Entre le petit Hyracotherium du Tertiaire et l’actuel Equus, les chevaux auraient donc subi une évolution orthogénétique, les guidant tout droit d’une morphologie archaïque et trapue jusqu’à leur forme actuelle, élancée et élégante.

L'hypertélie modifier

 
Squelette d'Élan irlandais (Megaloceros giganteus).

Cependant, comme aimaient à le rappeler les orthogénéticiens, toutes les espèces n’eurent pas la même chance que les équidés. Les tendances orthogénétiques ne pouvant être contrariées, beaucoup d’entre elles menèrent à l’état d’hypertélie.

Ainsi en était-il du Tigre à dents de sabre, incapable d’arrêter au cours de l’évolution la croissance de ses dents, ou encore du Mammouth, qui ne put, lui, stopper celle de ses défenses. Un autre exemple cher aux orthogénéticiens était celui de l’Élan irlandais : la croissance de ses bois, à l’origine petits, devint impossible à contrôler « et, tel l’apprenti sorcier, le cerf géant comprit trop tard que les meilleures choses ont une fin. Ployant sous le fardeau de leurs excroissances crâniennes, empêtrés dans les arbres, noyés dans les marais, tous moururent. » (Stephen Jay Gould)

Cette surspécialisation permettait à certains anti-darwiniens comme le paléontologue R. S. Hull en 1925, de récuser les théories darwiniennes : « La sélection naturelle ne peut expliquer la surspécialisation car, s’il est vrai que la sélection est capable d’amener un organe à sa perfection, jamais elle n’accentuerait le développement de celui-ci dans des proportions telles qu’il devienne une menace pour la survie de l’espèce. »

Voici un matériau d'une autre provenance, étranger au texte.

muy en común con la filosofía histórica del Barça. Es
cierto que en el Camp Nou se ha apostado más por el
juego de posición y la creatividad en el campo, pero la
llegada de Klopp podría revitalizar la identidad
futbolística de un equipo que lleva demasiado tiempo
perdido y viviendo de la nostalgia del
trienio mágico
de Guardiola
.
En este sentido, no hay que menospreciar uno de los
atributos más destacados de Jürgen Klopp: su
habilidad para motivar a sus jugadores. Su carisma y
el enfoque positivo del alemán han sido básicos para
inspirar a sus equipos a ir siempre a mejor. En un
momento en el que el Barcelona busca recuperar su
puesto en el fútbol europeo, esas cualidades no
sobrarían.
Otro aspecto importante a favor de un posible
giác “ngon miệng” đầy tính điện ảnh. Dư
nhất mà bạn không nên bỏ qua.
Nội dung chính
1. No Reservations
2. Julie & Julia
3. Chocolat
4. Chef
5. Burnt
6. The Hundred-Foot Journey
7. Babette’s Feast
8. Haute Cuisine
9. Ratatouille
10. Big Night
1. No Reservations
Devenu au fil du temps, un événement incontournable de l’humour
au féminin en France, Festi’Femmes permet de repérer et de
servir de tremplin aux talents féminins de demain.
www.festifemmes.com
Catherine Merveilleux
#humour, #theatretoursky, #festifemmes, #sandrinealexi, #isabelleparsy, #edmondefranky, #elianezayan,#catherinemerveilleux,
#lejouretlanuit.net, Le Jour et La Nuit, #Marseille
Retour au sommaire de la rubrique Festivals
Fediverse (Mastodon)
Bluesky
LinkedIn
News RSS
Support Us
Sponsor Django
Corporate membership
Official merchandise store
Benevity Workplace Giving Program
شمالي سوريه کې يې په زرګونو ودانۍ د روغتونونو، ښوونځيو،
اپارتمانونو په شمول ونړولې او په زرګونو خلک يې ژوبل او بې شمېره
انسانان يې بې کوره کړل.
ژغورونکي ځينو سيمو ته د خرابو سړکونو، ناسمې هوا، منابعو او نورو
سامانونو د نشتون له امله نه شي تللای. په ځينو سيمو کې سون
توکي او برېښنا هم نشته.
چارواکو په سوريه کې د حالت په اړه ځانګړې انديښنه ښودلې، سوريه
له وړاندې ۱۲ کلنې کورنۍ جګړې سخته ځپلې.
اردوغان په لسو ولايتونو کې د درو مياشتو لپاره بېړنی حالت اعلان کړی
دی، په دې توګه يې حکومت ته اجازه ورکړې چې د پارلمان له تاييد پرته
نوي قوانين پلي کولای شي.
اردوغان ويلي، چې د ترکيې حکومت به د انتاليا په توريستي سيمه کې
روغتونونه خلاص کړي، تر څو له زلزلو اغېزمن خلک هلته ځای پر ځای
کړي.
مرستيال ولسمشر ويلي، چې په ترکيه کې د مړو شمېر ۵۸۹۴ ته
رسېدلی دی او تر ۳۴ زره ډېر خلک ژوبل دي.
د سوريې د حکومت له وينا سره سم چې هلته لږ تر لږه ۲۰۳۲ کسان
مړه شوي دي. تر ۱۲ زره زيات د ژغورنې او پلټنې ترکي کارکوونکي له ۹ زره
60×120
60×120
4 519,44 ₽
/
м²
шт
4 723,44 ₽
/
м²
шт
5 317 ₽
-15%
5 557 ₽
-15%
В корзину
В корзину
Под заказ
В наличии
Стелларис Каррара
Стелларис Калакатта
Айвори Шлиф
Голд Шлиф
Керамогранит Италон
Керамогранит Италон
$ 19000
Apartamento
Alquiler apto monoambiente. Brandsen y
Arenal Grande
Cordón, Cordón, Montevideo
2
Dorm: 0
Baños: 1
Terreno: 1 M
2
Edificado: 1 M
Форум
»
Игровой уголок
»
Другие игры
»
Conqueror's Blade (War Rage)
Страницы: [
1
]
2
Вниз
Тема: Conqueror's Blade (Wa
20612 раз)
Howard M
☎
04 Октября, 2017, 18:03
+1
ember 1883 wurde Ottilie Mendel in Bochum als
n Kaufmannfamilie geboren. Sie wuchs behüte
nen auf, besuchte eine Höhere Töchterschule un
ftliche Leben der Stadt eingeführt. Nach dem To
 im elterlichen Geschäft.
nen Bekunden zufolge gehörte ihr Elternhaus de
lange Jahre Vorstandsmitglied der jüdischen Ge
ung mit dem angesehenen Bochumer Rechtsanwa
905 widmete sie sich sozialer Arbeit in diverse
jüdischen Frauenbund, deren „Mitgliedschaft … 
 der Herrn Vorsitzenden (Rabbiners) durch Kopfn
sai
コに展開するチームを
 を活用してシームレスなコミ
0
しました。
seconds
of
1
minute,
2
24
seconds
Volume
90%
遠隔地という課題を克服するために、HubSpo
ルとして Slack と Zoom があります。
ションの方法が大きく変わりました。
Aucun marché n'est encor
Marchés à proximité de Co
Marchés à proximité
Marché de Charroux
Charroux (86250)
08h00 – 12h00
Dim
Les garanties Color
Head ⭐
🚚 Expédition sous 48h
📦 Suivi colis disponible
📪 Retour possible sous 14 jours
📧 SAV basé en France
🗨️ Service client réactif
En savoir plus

L'orthosélection contre l'orthogenèse modifier

Les théories orthogénétiques furent à la mode jusqu'au milieu des années 1940. Ce fut un célèbre paléontologue, George Gaylord Simpson (1902-1984), qui s'y opposa avec le plus de force.

La question que posa en substance Simpson est la suivante : les mécanismes orthogénétiques relèvent-ils des faits, ou de la reconstruction a posteriori de l’évolution d’un phylum ? Dans son livre Horses (1951), le paléontologue détruit un à un les plus beaux exemples d’orthogenèse en montrant que la supposition d’une « évolution dirigée » relève d’un « effet d’optique ». L’histoire évolutive des Chevaux ne s’apparente ainsi pas à une « ligne droite » (ou « échelle »), mais plutôt à un « buisson » composé de multiples rameaux. Plusieurs lignées d’Equoïdés ont coexisté et se sont remplacées, même s’il n’en subsiste actuellement plus qu’une.

Pour finir de ruiner le concept d’orthogenèse, Simpson invoqua la notion d’orthosélection définie par le zoologiste Ludwig Hermann Plate (en) en 1903. Cette dernière veut que « la lutte pour la vie sélectionne et discipline en ce que, parmi les variations nouvellement apparues, elle n’en retient que quelques-unes et dirige ainsi le cours de la vie organique vers certaines voies […] et perfectionne lentement l’état d’adaptation. »

Les directionnalités de l’évolution sont ainsi imposées par des pressions sélectives qui orientent et contraignent les évolutions dans des voies quasi linéaires.

Pierre-Paul Grassé, évolution orientée plutôt qu'orthogenèse modifier

Pour Pierre-Paul Grassé, biologiste évoluant dans un cadre néolamarckien, « l’orthosélection, imaginée par Plate, n’est pas de mise, car elle ne peut fonctionner que si les mutations se produisent selon un certain ordre, ce qu’on n’observe jamais. » Ainsi dit-il à propos de l’ouvrage Horses de George Gaylord Simpson, que son auteur « fait de l’orthogenèse comme M. Jourdain faisait de la prose, sans le savoir. » Dans L’Evolution du Vivant (1973), il tente de mettre en lumière des phénomènes positifs non en faveur de l’orthogenèse, mais bien plutôt en faveur de ce qu'il appelle l'« évolution orientée ». En effet, pour lui l'évolution n'est pas dirigée dans un sens précis, encore moins programmée, elle est buissonnante et en quelque sorte expérimentale : elle trouve son chemin en tâtonnant.

L’émergence des Mammifères constitue pour Grassé le meilleur exemple d’évolution orientée. Elle montre qu’il existe des tendances évolutives majeures et que le hasard et la sélection naturelle ne sont pas seuls responsables du transformisme.

Les critiques adressées par Pierre-Paul Grassé à l'encontre du néo-darwinisme se sont régulièrement révélées pertinentes [réf. souhaitée] (elles furent par exemple entérinées par la théorie de Motoo Kimura sur les mutations neutres [réf. souhaitée]).